オープンソース地理空間技術に関する世界最大級の国際カンファレンス「FOSS4G Global」が2026年に広島で開催されることが決定した。このカンファレンスでは世界中のFOSS4Gに携わる研究者・技術者・自治体・企業が相互に交流することで、この分野のグローバルな技術革新や社会実装の可能性を議論する貴重な機会である。また、近年ではアカデミックセッションも併設され論文投稿も着実に増えているため、国内における研究成果を国際的に公表する、またとない機会である。
これを受け、FOSS4G分科会では、同カンファレンスへ多くの参加を募るため、複数の話題提供や講演を通じて、地図×オープンソースの最前線に関する最新の事例や知見を共有する。これらの話題提供を通じて「FOSS4Gの現在地」を把握するとともに、最後に「FOSS4G Hiroshima 2026」の開催概要やテーマを報告し、日本での国際会議開催への機運をさらに高めたい。
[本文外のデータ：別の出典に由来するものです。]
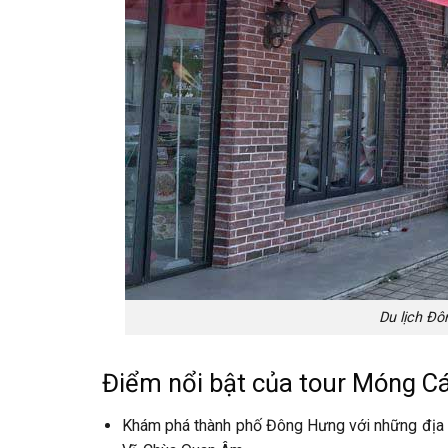
Du lịch Đ
Điểm nổi bật của tour Móng C
Khám phá thành phố Đông Hưng với những địa đ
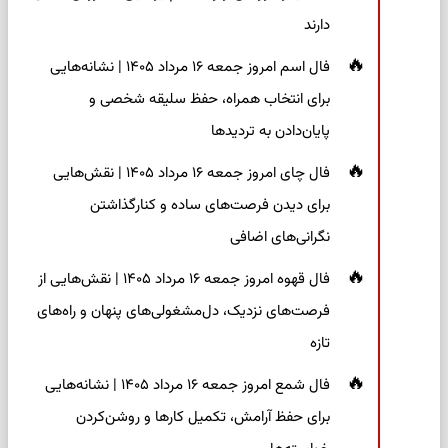
دارند
فال اسم امروز جمعه ۱۶ مرداد ۱۴۰۵ | نشانه‌هایی
برای انتخاب همراه، حفظ سلیقه شخصی و
پایان‌دادن به تردیدها
فال چای امروز جمعه ۱۶ مرداد ۱۴۰۵ | نقش‌هایی
برای دیدن فرصت‌های ساده و کنارگذاشتن
نگرانی‌های اضافی
فال قهوه امروز جمعه ۱۶ مرداد ۱۴۰۵ | نقش‌هایی از
فرصت‌های نزدیک، دل‌مشغولی‌های پنهان و راه‌های
تازه
فال شمع امروز جمعه ۱۶ مرداد ۱۴۰۵ | نشانه‌هایی
برای حفظ آرامش، تکمیل کارها و روشن‌کردن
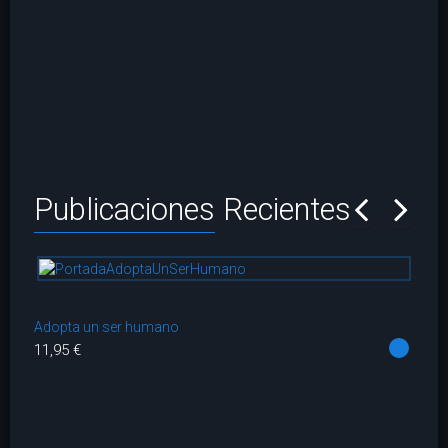
Publicaciones
Recientes
prev
next
Adopta un ser humano
Co
11,95 €
14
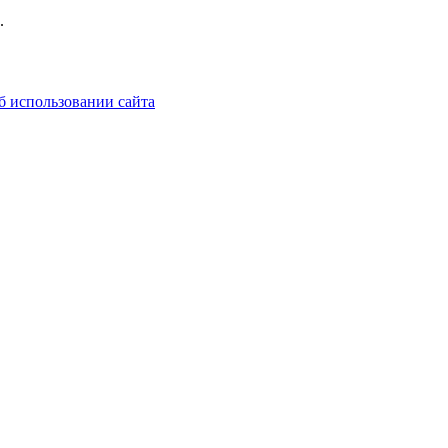
.
б использовании сайта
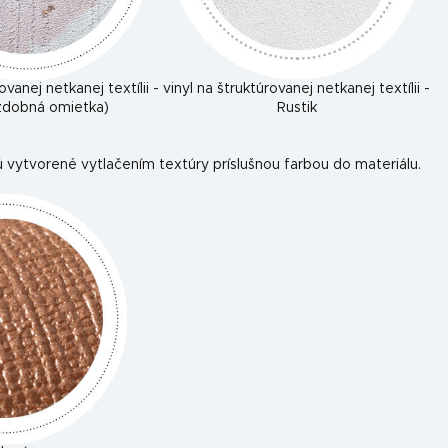
ovanej netkanej textílii -
vinyl na štruktúrovanej netkanej textílii -
ozdobná omietka)
Rustik
 vytvorené vytlačením textúry príslušnou farbou do materiálu.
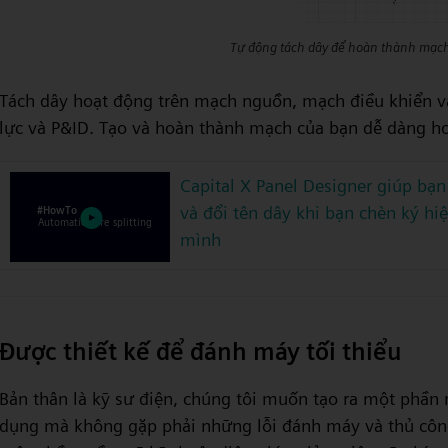
Tự động tách dây để hoàn thành mạc
Tách dây hoạt động trên mạch nguồn, mạch điều khiển và
lực và P&ID. Tạo và hoàn thành mạch của bạn dễ dàng hơ
Capital X Panel Designer giúp bạn
và đổi tên dây khi bạn chèn ký h
mình
Được thiết kế để đánh máy tối thiểu
Bản thân là kỹ sư điện, chúng tôi muốn tạo ra một ph
dụng mà không gặp phải những lỗi đánh máy và thủ công t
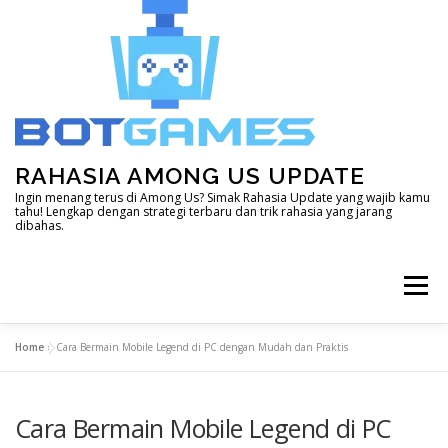
Skip
to
content
RAHASIA AMONG US UPDATE
Ingin menang terus di Among Us? Simak Rahasia Update yang wajib kamu
tahu! Lengkap dengan strategi terbaru dan trik rahasia yang jarang
dibahas.
Menu
Home
»
Cara Bermain Mobile Legend di PC dengan Mudah dan Praktis
HOME
DOTA 2
GENSHIN IMPACT
Cara Bermain Mobile Legend di PC
LAIN – LAIN
MINECRAFT
MOBILE LEGEND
岩崎亘典(鳥取大学)、瀬戸寿一(駒澤大学)、武内樹治(奈良文化財研究所)
山本将大(株式会社MIERUNE/東京都立大学・院)
FOSS4Gのエコシステムを持続させるため、民間企業からの積極的なコミュニティへの支援も重要となっています。FOSS4GコミュニティやQGISへのスポンサードに加え、開発や研修の提供、そして各種メディアでの最新技術情報共有や学習パッケージの無料公開を通じてFOSS4GやQGISの普及と活用に貢献している実例から、企業がFOSS4Gへ参加・応援するための機会と展望を提供します。
大丸裕武(石川県立大学生物資源環境学部環境科学科)
2024年1月に発生した能登半島地震では災害直後から様々な空間情報データが関係機関から公開されてきた。その中には地震前後のDEMに加えて点群や植生情報も含まれ、非常に高度な解析も可能である。この背景には、最近10年間進んできた森林分野のオープンデータの大きな流れがあり、これには国内のFOSS4Gメンバーが多大な貢献を行ってきた。これまでに、筆者の周辺で起きたことを振り返りながら、能登半島のオープンデータ活用への期待と課題について報告したい。
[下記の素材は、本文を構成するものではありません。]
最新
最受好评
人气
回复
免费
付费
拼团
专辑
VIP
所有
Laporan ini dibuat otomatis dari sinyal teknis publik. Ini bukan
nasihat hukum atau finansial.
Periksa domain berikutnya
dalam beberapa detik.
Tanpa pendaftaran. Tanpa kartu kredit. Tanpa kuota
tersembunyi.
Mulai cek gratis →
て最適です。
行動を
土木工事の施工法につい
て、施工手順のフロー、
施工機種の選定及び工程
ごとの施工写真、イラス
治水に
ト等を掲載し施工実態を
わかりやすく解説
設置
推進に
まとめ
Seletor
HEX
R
川原尚人(北陸電力送配電株式会社/Code for Toyama)
富山でのUrban Data Challenge(UDC)を通じて、県内のデータ整備状況とUDCでの分析事例、今後の展望を報告します。さらに能登半島地震の現場経験を踏まえ、オープンデータとQGISが被害把握・情報共有・復旧支援で果たした役割と課題を整理し、災害時に速やかに活用できるデータ構築の要点と強化すべき観点を提示します。
小林裕之((元) 富山県森林研究所)
筆者は1991年以来これまで三十数年間にわたり、富山県森林研究所において、GNSS、リモートセンシング(RS)、GISを利用した森林管理業務の効率化に関する研究を行い、Atlas GIS、TNTmips、IDRISI、SAGA、QGISなど様々なRS/GISソフトウェアを使用してきた。本発表では、それらのソフトウェアを時系列順に紹介するとともに、FOSS4GのひとつであるQGISについて、その利点や欠点についての私見を述べる。
岩崎亘典(鳥取大学)、瀬戸寿一(駒澤大学)
2004年、タイのチュラロンコン大学で初めてFOSS4Gという会議が開催されてから、今年で21年になります。小さなコミュニティから始まったこの会議は、2006年以降、OSGeo Foundationの年次会議として継続的に開催され、オープンな地理空間情報を語るうえで欠かせない存在となりました。現在では、多いときには1,000人以上の参加者が集まる大規模な会議に成長しています。さらに、2026年にはこのFOSS4Gが広島で開催されます。本発表では、これまでFOSS4Gで取り上げられてきたトピックを、開発および研究の観点から紹介するとともに、FOSS4G 2026 Hiroshimaで予定されているテーマについてもご紹介します。
開催日時:11月1日(土)9:00~10:40
開催場所:富山大学五福キャンパス(富山県富山市)
開催形式:対面
共催:(一社)OSGeo日本支部
本シンポジウムは、第34回地理情報システム学会研究発表大会の企画セッションとして開催されます。学会員の方・学会員以外の方どちらの方も無料でご参加いただけます。(企画セッション以外の研究発表を聴講される場合の大会への参加登録はこちらからご確認ください。)
本シンポジウムについては申し込み不要です、直接会場へお越しください。